[EXERCISE OBJECTIVE]
Report the number of lines in the entries below that include the word "erforderlich", and nothing else.

[PROVIDED DATA]
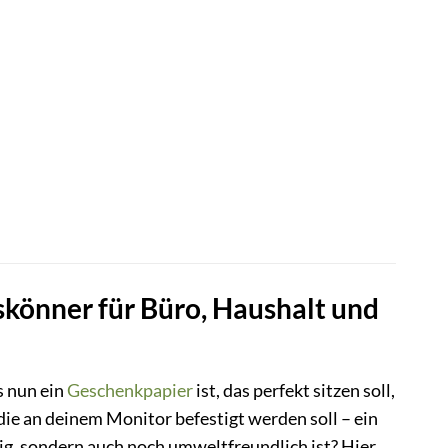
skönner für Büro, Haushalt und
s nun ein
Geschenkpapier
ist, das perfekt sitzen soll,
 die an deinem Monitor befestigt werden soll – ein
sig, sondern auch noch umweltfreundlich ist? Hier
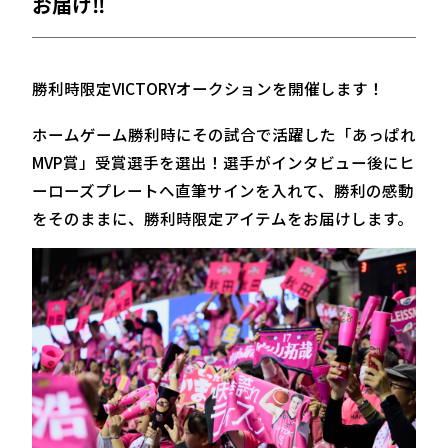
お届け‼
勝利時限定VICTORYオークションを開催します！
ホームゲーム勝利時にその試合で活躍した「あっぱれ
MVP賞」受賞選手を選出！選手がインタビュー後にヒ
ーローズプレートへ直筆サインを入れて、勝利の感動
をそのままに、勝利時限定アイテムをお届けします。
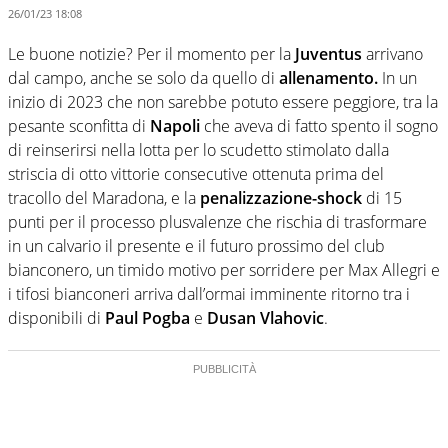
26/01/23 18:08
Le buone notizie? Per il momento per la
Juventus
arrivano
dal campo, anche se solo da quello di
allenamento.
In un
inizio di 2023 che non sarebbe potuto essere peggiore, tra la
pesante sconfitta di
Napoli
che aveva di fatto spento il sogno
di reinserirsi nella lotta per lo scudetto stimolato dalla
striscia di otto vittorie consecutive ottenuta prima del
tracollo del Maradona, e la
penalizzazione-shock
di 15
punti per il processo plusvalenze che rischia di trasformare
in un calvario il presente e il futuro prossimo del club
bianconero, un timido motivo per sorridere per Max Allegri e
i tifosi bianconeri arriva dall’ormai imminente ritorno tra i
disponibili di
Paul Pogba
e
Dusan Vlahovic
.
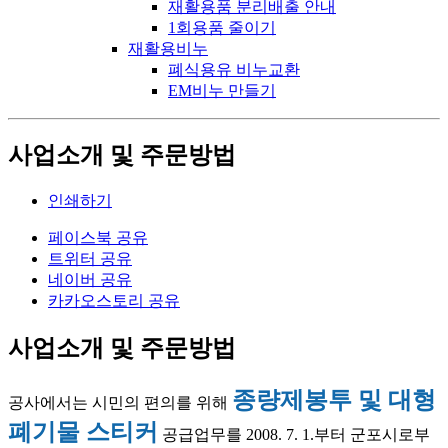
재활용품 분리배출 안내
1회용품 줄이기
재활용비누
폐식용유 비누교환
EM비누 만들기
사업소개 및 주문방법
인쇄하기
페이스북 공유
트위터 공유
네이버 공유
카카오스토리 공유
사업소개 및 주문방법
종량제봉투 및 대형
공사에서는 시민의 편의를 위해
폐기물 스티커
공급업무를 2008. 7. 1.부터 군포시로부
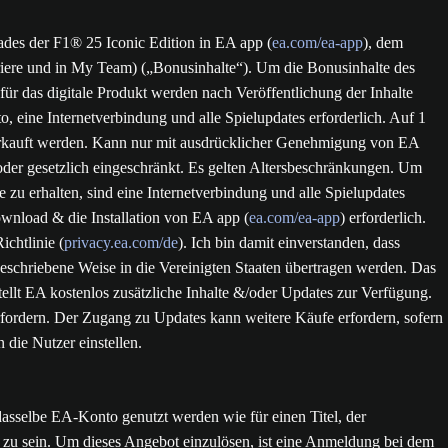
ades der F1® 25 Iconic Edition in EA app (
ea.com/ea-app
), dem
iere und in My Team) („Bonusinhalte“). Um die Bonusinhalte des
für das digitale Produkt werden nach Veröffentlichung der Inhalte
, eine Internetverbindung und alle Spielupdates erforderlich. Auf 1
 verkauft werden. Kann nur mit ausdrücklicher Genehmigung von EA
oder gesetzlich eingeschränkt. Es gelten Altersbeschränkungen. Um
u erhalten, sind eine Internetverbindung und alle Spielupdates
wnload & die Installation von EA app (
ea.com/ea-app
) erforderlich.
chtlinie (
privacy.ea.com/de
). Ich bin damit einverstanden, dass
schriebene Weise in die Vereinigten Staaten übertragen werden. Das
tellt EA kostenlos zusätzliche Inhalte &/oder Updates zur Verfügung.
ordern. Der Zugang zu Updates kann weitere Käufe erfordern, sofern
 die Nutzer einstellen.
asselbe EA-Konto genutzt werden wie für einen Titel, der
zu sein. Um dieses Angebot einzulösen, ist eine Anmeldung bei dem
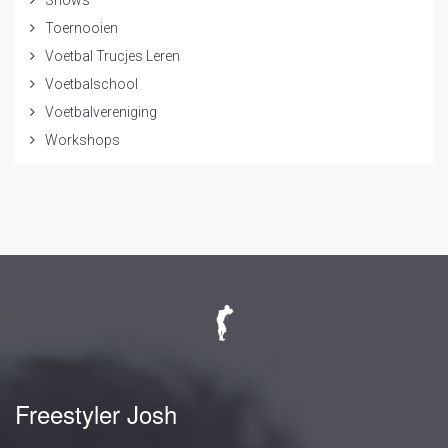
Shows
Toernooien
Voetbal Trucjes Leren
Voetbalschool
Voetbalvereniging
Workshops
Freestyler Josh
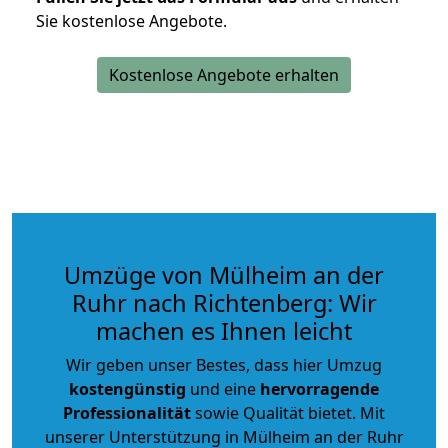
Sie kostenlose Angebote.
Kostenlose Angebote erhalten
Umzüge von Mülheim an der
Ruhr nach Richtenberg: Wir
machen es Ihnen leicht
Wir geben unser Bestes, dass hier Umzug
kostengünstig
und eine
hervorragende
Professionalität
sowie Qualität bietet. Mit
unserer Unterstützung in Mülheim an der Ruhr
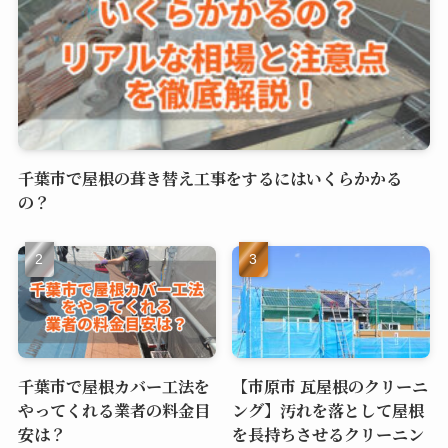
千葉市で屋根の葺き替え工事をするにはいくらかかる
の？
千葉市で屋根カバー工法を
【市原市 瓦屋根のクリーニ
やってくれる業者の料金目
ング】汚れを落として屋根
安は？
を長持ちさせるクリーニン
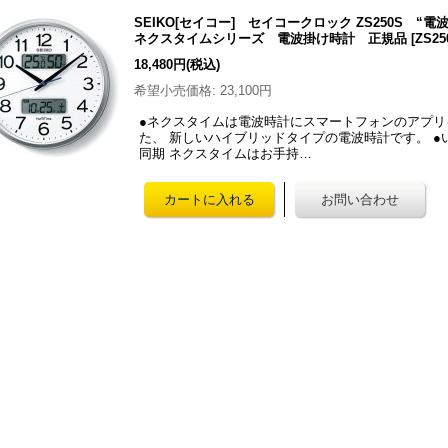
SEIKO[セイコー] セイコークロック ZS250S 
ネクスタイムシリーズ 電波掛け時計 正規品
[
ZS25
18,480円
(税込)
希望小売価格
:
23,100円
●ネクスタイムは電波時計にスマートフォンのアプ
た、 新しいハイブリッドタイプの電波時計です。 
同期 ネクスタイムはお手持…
---
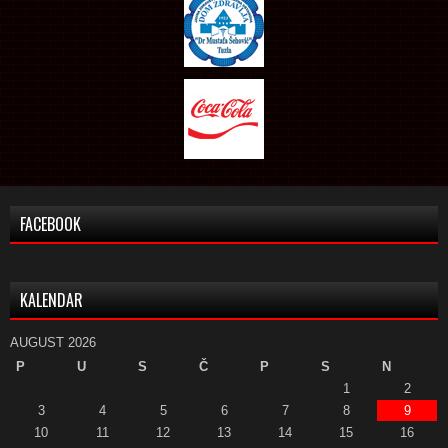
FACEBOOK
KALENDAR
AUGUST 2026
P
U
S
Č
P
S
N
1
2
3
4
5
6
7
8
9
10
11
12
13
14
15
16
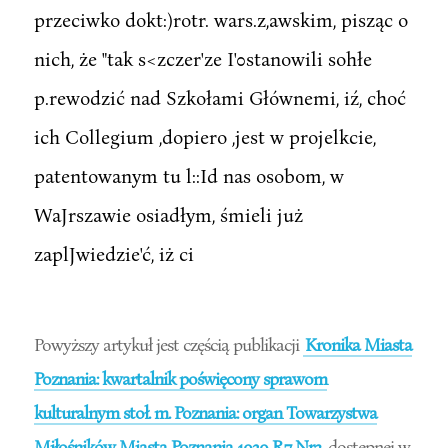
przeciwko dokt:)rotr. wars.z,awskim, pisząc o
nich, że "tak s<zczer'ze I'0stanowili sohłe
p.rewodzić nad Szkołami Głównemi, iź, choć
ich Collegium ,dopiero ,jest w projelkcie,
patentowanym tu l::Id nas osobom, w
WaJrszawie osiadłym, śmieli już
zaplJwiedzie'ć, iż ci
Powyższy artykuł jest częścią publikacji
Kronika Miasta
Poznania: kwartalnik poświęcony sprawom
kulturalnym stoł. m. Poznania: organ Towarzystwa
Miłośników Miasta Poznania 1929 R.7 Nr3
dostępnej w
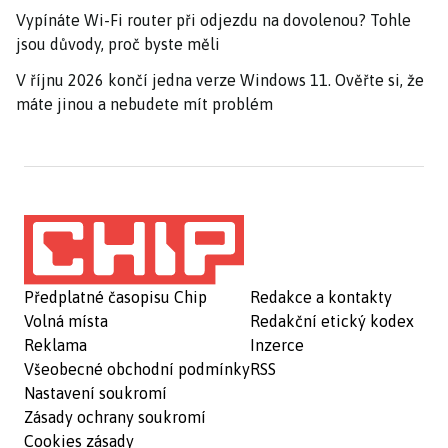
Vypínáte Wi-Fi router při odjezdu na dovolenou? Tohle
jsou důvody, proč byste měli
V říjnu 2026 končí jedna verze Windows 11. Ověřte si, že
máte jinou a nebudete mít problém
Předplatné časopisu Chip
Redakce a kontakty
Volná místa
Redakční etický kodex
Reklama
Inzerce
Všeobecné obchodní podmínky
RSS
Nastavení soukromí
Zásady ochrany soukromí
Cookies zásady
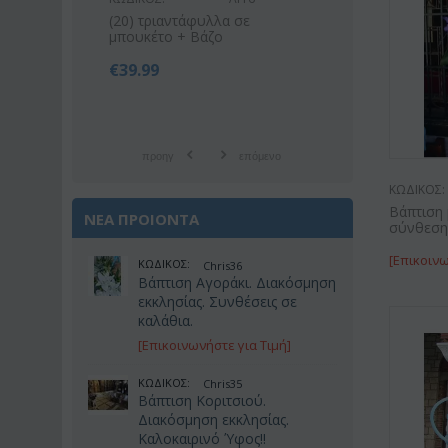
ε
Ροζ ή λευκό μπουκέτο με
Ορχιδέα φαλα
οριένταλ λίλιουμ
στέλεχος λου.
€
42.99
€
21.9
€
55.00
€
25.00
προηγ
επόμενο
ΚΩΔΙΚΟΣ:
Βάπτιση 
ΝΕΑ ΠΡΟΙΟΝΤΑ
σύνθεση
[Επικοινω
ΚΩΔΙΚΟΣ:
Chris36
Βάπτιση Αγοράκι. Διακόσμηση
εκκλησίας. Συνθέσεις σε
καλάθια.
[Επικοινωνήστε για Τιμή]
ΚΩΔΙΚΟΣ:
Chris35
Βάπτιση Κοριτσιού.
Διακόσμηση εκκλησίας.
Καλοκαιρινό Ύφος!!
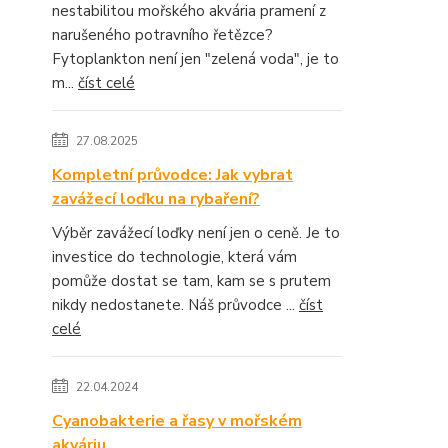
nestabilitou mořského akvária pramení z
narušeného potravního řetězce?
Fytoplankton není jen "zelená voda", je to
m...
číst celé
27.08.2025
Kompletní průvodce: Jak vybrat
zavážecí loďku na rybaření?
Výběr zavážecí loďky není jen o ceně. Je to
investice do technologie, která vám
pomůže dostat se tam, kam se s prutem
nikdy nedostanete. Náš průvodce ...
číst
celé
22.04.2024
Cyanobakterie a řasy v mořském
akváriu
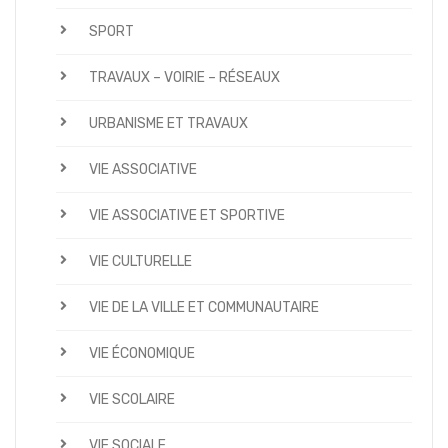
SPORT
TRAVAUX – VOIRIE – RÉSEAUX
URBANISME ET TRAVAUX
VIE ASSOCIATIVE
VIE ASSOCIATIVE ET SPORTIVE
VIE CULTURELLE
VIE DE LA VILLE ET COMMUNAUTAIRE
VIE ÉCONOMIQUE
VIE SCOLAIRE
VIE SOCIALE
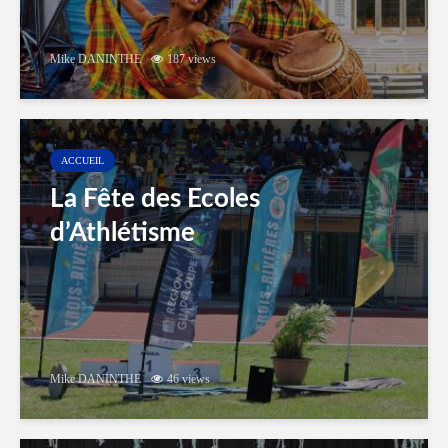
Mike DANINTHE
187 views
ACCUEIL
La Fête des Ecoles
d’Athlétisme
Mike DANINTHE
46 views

[TASK ANSWER]
2